The final episode of the Netflix series focuses on the court files obtained by the law students, revealing what happened to Noah Cuatro, who was four years old when he was allegedly killed by his parents in July 2019 and Anthony Avalos, who was ten years old when he was allegedly killed by his parents in June 2018. The first five episodes focused on the death of Gabriel Fernandez, who was killed by his parents in 2013 when he was eight years old.

“It was a great experience to represent Therolf in juvenile court,” said Emily Hoark, a second-year law student at UCI Law. “When requesting the records, our team felt the urgency of the matter. Maybe the insight from the records could prevent the death of another innocent child.”

“Advocating in court on behalf of a journalist reinforced for me the longstanding importance of the First Amendment, as well as the press’s fundamental role to obtain and deliver prompt news to the public,” said Betty Kim, a student at UCI Law.

The students’ work for Therolf is not over. The students continue to seek juvenile court records for Therolf to reveal how other children were fatally abused while under the care of the Los Angeles County Department of Children and Family Services.

In February, the students filed a motion in the Los Angeles Superior Court criminal division asking a judge to unseal the secret transcript of the grand jury that indicted Noah Cuatro’s parents for allegedly torturing, sexually abusing, and killing Noah. The motion is pending.

“Working with zealous advocate Garrett Therolf allows our clinic to be the voice for these children and for all children who are victims of alleged neglect and abuse. We refuse to turn a blind eye,” said UCI Law student, Hedyeh Tirgardoon. “By holding government agencies accountable for their failure to protect children under their care, we hope to usher in a new era of transparency, responsibility, and protection to prevent atrocities like the deaths of Noah Cuatro, Anthony Avalos, and Gabriel Fernandez. Their deaths were preventable. It is as simple as that.”

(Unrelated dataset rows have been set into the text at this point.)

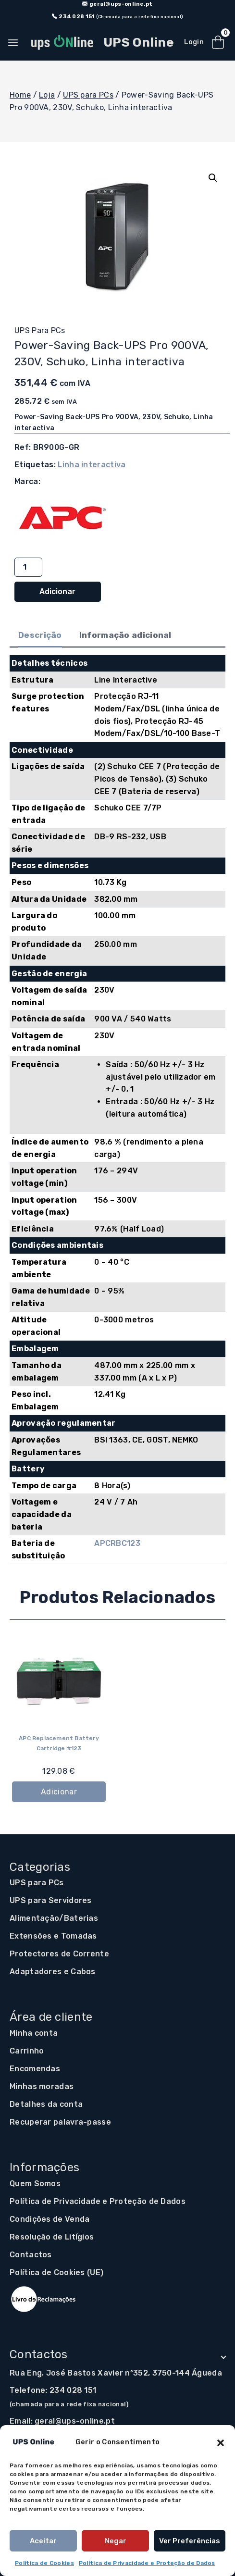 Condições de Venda (49, 2219)
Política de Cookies (44, 2563)
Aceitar (43, 2541)
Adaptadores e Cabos (53, 1971)
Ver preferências (189, 2541)
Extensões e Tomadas (53, 1936)
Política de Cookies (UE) (56, 2272)
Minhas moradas (42, 2086)
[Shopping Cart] (218, 43)
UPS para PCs (39, 330)
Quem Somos (35, 2183)
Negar (115, 2541)
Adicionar (57, 591)
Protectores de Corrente (59, 1953)
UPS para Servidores (51, 1900)
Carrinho (27, 2050)
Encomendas (35, 2068)
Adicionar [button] (59, 1791)
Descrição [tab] (40, 635)
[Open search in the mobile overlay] (173, 42)
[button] (220, 2442)
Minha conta (34, 2033)
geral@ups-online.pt (75, 2421)
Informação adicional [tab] (125, 635)
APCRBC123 (117, 1543)
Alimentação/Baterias (54, 1918)
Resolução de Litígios (52, 2236)
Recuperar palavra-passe (60, 2122)
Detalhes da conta (46, 2104)
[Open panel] (14, 43)
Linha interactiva (91, 464)
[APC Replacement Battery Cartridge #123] (59, 1681)
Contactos (31, 2254)
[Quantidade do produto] (28, 567)
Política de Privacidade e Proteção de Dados (147, 2563)
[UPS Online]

In addition to Tirgardoon, Horak, and Kim, the law students who have worked -- and are still working —for Therolf include: Emily Asgari, Sachli Balazadeh-Nayeri, Nia Bush, Amy Chi, Cassie Doutt, Shanxi Feng, Henry Glitz, Kennedy Holmes, Jacob Karim, and Anthony Mendez.

The law clinic provides free legal services to independent journalists, documentary filmmakers, open government advocates, and start-up businesses, among others. “The students have done a fantastic job representing Garrett and winning court orders releasing secret government files,” said Seager.